Extracted page text data:
****************

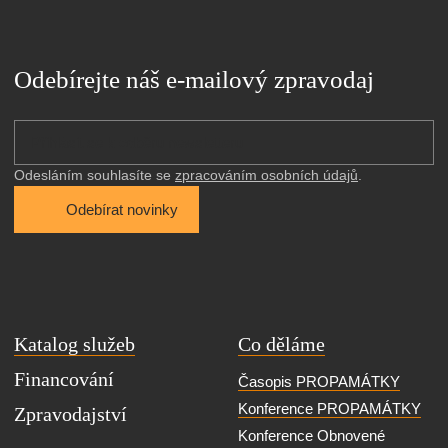
Konference Obnovené
dědictví
Soutěž veřejných sbírek
Bulletin MÁME VYBRÁNO
Kdo jsme
Partneři
PROPAMÁTKY
Kontakt
Vzájemná podpora
Mediální spolupráce
Média o nás
© 2011 - 2026 Institut pro památky a kulturu, o.p.s.
Přístupnost
Mapa stránek
Ochrana osobních údajů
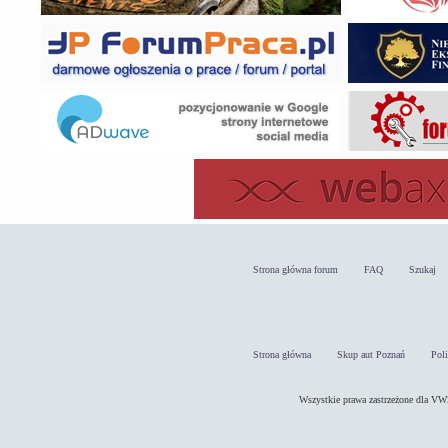
Strona główna forum
FAQ
Szukaj
Strona główna
Skup aut Poznań
Pol
Wszystkie prawa zastrzeżone dla 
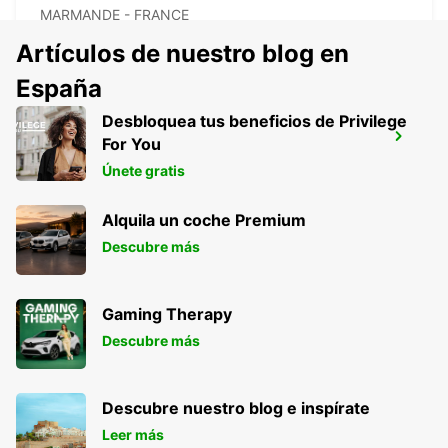
MARMANDE - FRANCE
Artículos de nuestro blog en
España
Desbloquea tus beneficios de Privilege
JONZAC
For You
ST MARTIAL DE VITATERNE - FRANCE
Únete gratis
Alquila un coche Premium
Descubre más
Gaming Therapy
Descubre más
Descubre nuestro blog e inspírate
Leer más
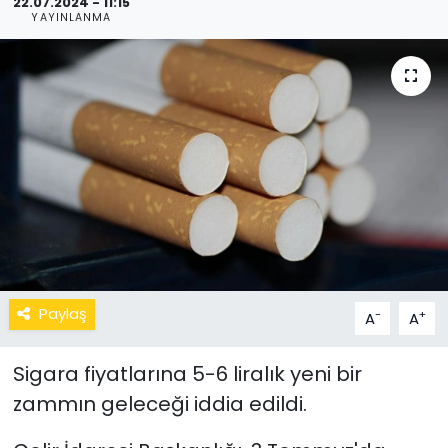
22.07.2024 - 11:15
YAYINLANMA
Paylaş
-
+
A
A
Sigara fiyatlarına 5-6 liralık yeni bir
zammın geleceği iddia edildi.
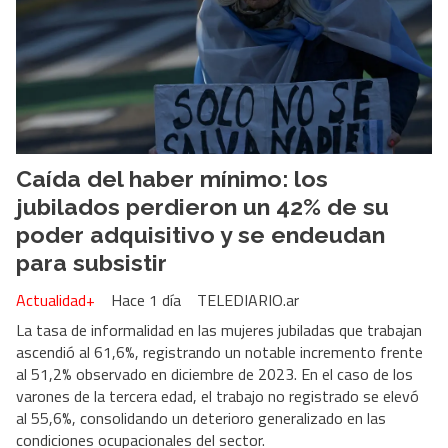
Caída del haber mínimo: los
jubilados perdieron un 42% de su
poder adquisitivo y se endeudan
para subsistir
Actualidad+
Hace 1 día
TELEDIARIO.ar
La tasa de informalidad en las mujeres jubiladas que trabajan
ascendió al 61,6%, registrando un notable incremento frente
al 51,2% observado en diciembre de 2023. En el caso de los
varones de la tercera edad, el trabajo no registrado se elevó
al 55,6%, consolidando un deterioro generalizado en las
condiciones ocupacionales del sector.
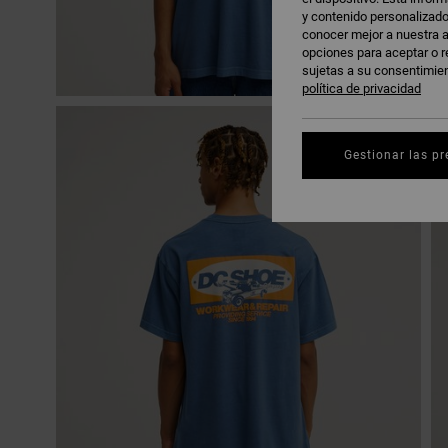
y contenido personalizado
conocer mejor a nuestra a
opciones para aceptar o r
sujetas a su consentimie
política de privacidad
Gestionar las pr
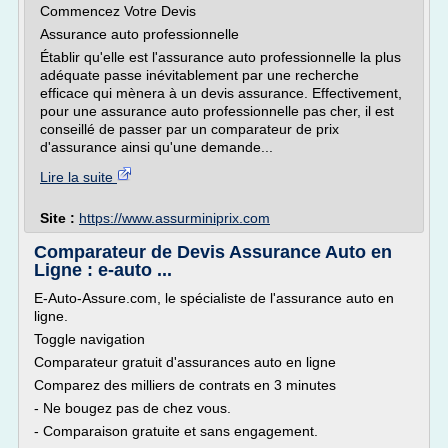
Commencez Votre Devis
Assurance auto professionnelle
Établir qu'elle est l'assurance auto professionnelle la plus
adéquate passe inévitablement par une recherche
efficace qui mènera à un devis assurance. Effectivement,
pour une assurance auto professionnelle pas cher, il est
conseillé de passer par un comparateur de prix
d'assurance ainsi qu'une demande...
Lire la suite
Site :
https://www.assurminiprix.com
Comparateur de Devis Assurance Auto en
Ligne : e-auto ...
E-Auto-Assure.com, le spécialiste de l'assurance auto en
ligne.
Toggle navigation
Comparateur gratuit d'assurances auto en ligne
Comparez des milliers de contrats en 3 minutes
- Ne bougez pas de chez vous.
- Comparaison gratuite et sans engagement.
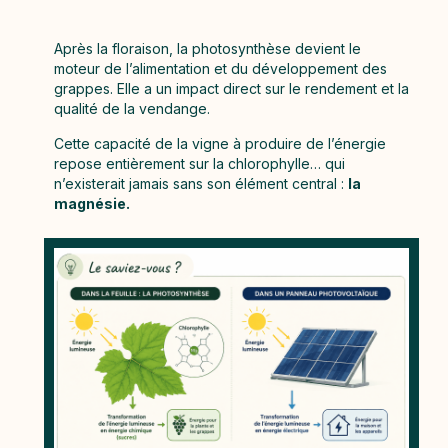
Après la floraison, la photosynthèse devient le
moteur de l’alimentation et du développement des
grappes. Elle a un impact direct sur le rendement et la
qualité de la vendange.
Cette capacité de la vigne à produire de l’énergie
repose entièrement sur la chlorophylle… qui
n’existerait jamais sans son élément central :
la
magnésie.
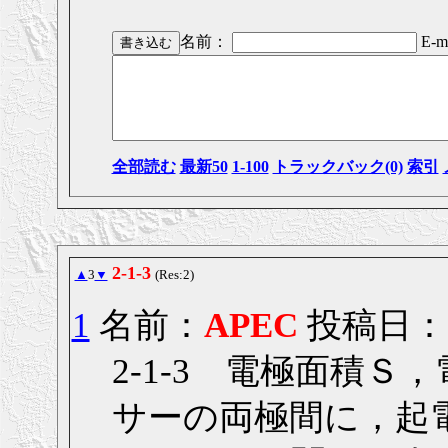
名前：
E-ma
全部読む
最新50
1-100
トラックバック(0)
索引
2-1-3
▲
3
▼
(Res:2)
1
名前：
APEC
投稿日： 20
2-1-3 電極面積
サーの両極間に，起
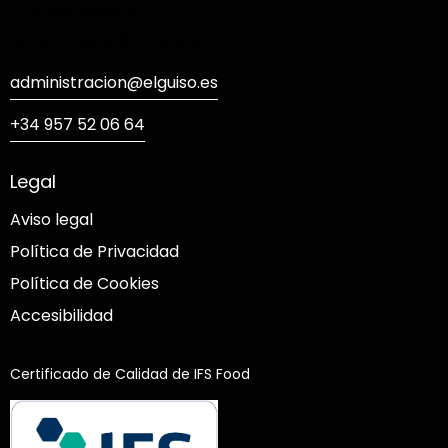
Avenida Belén, 2
14940 CABRA (Córdoba)
administracion@elguiso.es
+34 957 52 06 64
Legal
Aviso legal
Política de Privacidad
Política de Cookies
Accesibilidad
Certificado de Calidad de IFS Food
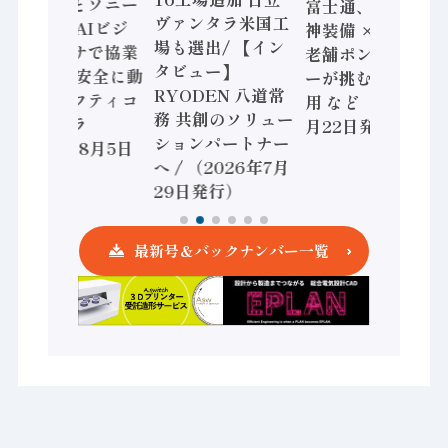
三菱電機とソニー
富士通、日立 / 兵
ヴァンタラ米国工
セミコン AIビジ
神装備 × HMS、
場も選出/ 【イン
ョンセンサで協業
老舗ポンプメーカ
タビュー】
/ IDEC、安全に動
ーが挑むデータ活
RYODEN 八道常
かすセーフティコ
用 など（2026年7
務 共創のソリュー
ントローラ
月22日発行）
ションパートナー
（2026年8月5日
へ / （2026年7月
発行）
29日発行）
最新号＆バックナンバー一覧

****************

● **Work required**:
Quote every record above exactly, omitting any pictures they contain.

● **Expected answer**:
Konference Obnovené
dědictví
Soutěž veřejných sbírek
Bulletin MÁME VYBRÁNO
Kdo jsme
Partneři
PROPAMÁTKY
Kontakt
Vzájemná podpora
Mediální spolupráce
Média o nás
© 2011 - 2026 Institut pro památky a kulturu, o.p.s.
Přístupnost
Mapa stránek
Ochrana osobních údajů
Strona główna forum
FAQ
Szukaj
Strona główna
Skup aut Poznań
Pol
Wszystkie prawa zastrzeżone dla 
MARMANDE - FRANCE
Artículos de nuestro blog en
España
Desbloquea tus beneficios de Privilege
JONZAC
For You
ST MARTIAL DE VITATERNE - FRANCE
Únete gratis
Alquila un coche Premium
Descubre más
Gaming Therapy
Descubre más
Descubre nuestro blog e inspírate
Leer más
22.07.2024 - 11:15
YAYINLANMA
Paylaş
-
+
A
A
Sigara fiyatlarına 5-6 liralık yeni bir
zammın geleceği iddia edildi.
Caída del haber mínimo: los
jubilados perdieron un 42% de su
poder adquisitivo y se endeudan
para subsistir
Actualidad+
Hace 1 día
TELEDIARIO.ar
La tasa de informalidad en las mujeres jubiladas que trabajan
ascendió al 61,6%, registrando un notable incremento frente
al 51,2% observado en diciembre de 2023. En el caso de los
varones de la tercera edad, el trabajo no registrado se elevó
al 55,6%, consolidando un deterioro generalizado en las
condiciones ocupacionales del sector.
y contenido personalizado
conocer mejor a nuestra a
opciones para aceptar o r
sujetas a su consentimie
política de privacidad
Gestionar las pr
Commencez Votre Devis
Assurance auto professionnelle
Établir qu'elle est l'assurance auto professionnelle la plus
adéquate passe inévitablement par une recherche
efficace qui mènera à un devis assurance. Effectivement,
pour une assurance auto professionnelle pas cher, il est
conseillé de passer par un comparateur de prix
d'assurance ainsi qu'une demande...
Lire la suite
Site :
https://www.assurminiprix.com
Comparateur de Devis Assurance Auto en
Ligne : e-auto ...
E-Auto-Assure.com, le spécialiste de l'assurance auto en
ligne.
Toggle navigation
Comparateur gratuit d'assurances auto en ligne
Comparez des milliers de contrats en 3 minutes
- Ne bougez pas de chez vous.
- Comparaison gratuite et sans engagement.
Après la floraison, la photosynthèse devient le
moteur de l’alimentation et du développement des
grappes. Elle a un impact direct sur le rendement et la
qualité de la vendange.
Cette capacité de la vigne à produire de l’énergie
repose entièrement sur la chlorophylle… qui
n’existerait jamais sans son élément central :
la
magnésie.
名前：
E-ma
全部読む
最新50
1-100
トラックバック(0)
索引
2-1-3
▲
3
▼
(Res:2)
1
名前：
APEC
投稿日： 20
2-1-3 電極面積
サーの両極間に，起
Avenida Belén, 2
14940 CABRA (Córdoba)
administracion@elguiso.es
+34 957 52 06 64
Legal
Aviso legal
Política de Privacidad
Política de Cookies
Accesibilidad
Certificado de Calidad de IFS Food
三菱電機とソニー
富士通、日立 / 兵
ヴァンタラ米国工
セミコン AIビジ
神装備 × HMS、
場も選出/ 【イン
ョンセンサで協業
老舗ポンプメーカ
タビュー】
/ IDEC、安全に動
ーが挑むデータ活
RYODEN 八道常
かすセーフティコ
用 など（2026年7
務 共創のソリュー
ントローラ
月22日発行）
ションパートナー
（2026年8月5日
へ / （2026年7月
発行）
29日発行）
最新号＆バックナンバー一覧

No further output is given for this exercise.